#### WHAT TO PRODUCE
Once you reach the line with "0 комментариев" below, copy each line exactly, stopping after the line with "Температура", and skip any pictures.

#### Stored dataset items
--- START ---

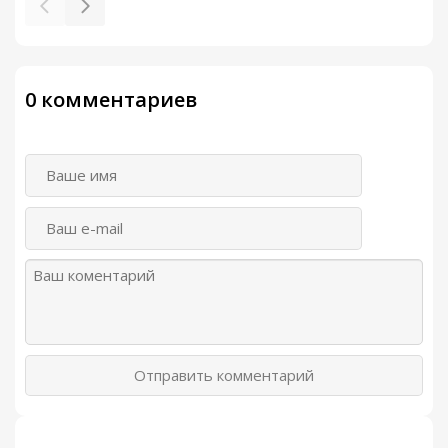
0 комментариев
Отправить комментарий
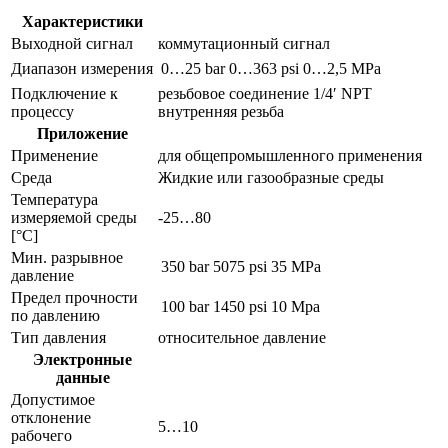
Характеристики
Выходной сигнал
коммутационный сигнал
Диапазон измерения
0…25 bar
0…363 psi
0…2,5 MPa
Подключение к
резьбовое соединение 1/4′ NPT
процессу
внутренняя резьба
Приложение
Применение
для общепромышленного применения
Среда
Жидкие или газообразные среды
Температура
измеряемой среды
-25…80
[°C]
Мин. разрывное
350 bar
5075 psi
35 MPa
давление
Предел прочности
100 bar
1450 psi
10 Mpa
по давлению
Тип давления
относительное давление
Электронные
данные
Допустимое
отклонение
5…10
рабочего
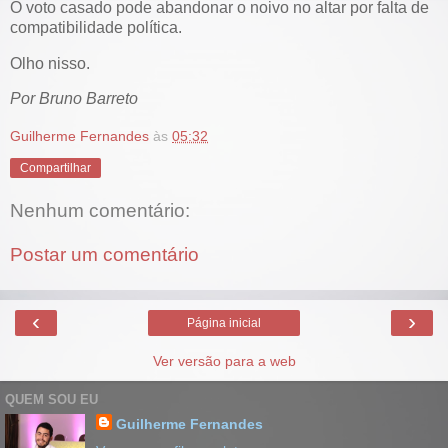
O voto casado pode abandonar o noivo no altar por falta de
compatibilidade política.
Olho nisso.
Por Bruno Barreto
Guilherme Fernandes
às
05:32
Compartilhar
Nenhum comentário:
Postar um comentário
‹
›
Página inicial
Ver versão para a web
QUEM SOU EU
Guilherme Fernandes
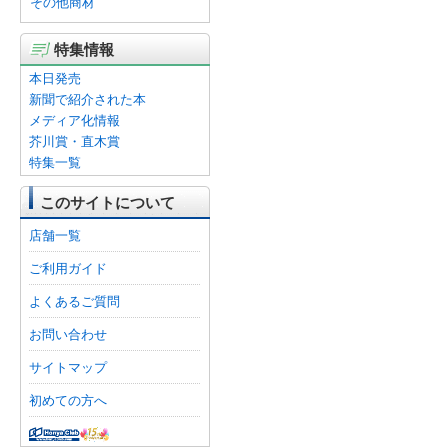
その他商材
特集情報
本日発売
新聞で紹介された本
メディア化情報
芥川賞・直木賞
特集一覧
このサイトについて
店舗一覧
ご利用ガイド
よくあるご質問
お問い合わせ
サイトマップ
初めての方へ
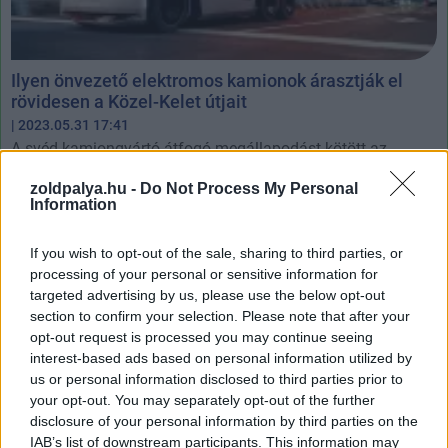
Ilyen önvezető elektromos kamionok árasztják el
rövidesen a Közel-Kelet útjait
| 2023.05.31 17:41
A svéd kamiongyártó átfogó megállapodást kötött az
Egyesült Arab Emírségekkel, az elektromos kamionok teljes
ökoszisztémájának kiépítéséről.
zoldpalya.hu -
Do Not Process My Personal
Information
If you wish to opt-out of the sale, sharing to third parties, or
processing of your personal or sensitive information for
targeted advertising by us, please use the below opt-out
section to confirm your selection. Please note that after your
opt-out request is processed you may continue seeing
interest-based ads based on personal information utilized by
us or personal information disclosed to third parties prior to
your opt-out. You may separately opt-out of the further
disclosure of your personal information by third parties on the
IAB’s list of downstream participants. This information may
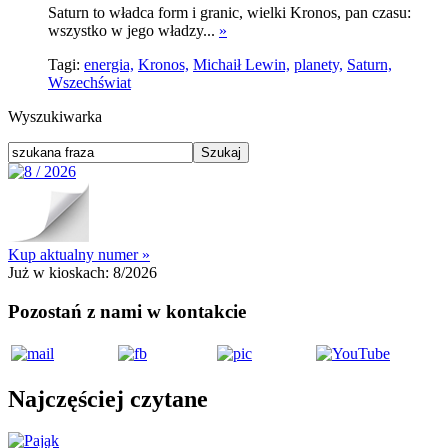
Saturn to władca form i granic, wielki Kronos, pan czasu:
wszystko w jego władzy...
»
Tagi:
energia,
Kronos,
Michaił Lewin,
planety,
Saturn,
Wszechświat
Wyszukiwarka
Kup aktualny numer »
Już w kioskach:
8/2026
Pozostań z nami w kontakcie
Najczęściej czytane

--- END ---
--- START ---

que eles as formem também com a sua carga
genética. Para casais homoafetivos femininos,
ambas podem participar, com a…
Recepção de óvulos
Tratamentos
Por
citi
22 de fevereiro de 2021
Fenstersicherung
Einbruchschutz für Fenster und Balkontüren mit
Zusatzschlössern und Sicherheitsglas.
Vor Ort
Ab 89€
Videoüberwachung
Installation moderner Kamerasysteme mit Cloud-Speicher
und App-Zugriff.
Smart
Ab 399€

--- END ---
--- START ---

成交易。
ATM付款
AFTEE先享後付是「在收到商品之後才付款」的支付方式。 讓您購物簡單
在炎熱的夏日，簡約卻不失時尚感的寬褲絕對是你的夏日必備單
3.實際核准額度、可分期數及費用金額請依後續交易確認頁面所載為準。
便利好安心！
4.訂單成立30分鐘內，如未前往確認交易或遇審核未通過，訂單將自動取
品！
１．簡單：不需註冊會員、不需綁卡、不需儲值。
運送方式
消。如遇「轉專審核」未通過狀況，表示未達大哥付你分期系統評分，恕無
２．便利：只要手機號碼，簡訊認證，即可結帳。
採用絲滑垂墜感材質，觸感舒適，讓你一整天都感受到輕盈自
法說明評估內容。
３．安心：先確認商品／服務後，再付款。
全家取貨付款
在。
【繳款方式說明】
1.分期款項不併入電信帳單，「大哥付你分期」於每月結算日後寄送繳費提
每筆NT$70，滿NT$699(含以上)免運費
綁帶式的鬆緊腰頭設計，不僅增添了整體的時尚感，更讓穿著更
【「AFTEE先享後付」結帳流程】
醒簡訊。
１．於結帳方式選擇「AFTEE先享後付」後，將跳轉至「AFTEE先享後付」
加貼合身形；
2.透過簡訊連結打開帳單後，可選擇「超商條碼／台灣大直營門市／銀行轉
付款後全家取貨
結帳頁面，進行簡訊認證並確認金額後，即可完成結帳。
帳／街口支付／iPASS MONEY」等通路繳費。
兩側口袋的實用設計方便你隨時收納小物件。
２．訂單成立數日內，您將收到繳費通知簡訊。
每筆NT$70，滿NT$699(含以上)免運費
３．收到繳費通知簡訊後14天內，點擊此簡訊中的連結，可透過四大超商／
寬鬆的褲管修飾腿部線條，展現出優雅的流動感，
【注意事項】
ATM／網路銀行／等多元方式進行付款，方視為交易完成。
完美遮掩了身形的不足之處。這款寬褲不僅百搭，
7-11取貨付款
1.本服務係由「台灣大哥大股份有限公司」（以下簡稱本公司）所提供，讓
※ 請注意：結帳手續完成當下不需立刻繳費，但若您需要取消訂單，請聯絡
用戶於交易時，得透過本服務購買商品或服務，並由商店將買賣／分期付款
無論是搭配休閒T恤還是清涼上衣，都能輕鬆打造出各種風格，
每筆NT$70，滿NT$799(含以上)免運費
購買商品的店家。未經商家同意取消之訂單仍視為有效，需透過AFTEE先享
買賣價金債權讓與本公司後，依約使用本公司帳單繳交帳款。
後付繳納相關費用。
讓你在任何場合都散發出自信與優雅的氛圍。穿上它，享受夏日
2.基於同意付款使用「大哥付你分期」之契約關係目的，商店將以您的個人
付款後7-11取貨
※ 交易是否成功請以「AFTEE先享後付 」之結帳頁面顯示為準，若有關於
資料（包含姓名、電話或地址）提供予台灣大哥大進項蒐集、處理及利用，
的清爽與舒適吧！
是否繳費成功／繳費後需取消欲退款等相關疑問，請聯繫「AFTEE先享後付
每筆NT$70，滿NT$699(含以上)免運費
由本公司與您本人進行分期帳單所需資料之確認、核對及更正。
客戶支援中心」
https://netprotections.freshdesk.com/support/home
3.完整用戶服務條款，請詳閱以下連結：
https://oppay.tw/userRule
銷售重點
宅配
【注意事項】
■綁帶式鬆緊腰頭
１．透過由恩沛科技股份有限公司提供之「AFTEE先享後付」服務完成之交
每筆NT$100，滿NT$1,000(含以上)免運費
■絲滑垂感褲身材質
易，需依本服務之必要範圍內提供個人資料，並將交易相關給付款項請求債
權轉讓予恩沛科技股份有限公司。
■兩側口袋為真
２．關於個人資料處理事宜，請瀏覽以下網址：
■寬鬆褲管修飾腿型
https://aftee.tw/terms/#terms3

--- END ---

#### EXPECTED OUTPUT
0 комментариев
Отправить комментарий
Характеристики
Выходной сигнал
коммутационный сигнал
Диапазон измерения
0…25 bar
0…363 psi
0…2,5 MPa
Подключение к
резьбовое соединение 1/4′ NPT
процессу
внутренняя резьба
Приложение
Применение
для общепромышленного применения
Среда
Жидкие или газообразные среды
Температура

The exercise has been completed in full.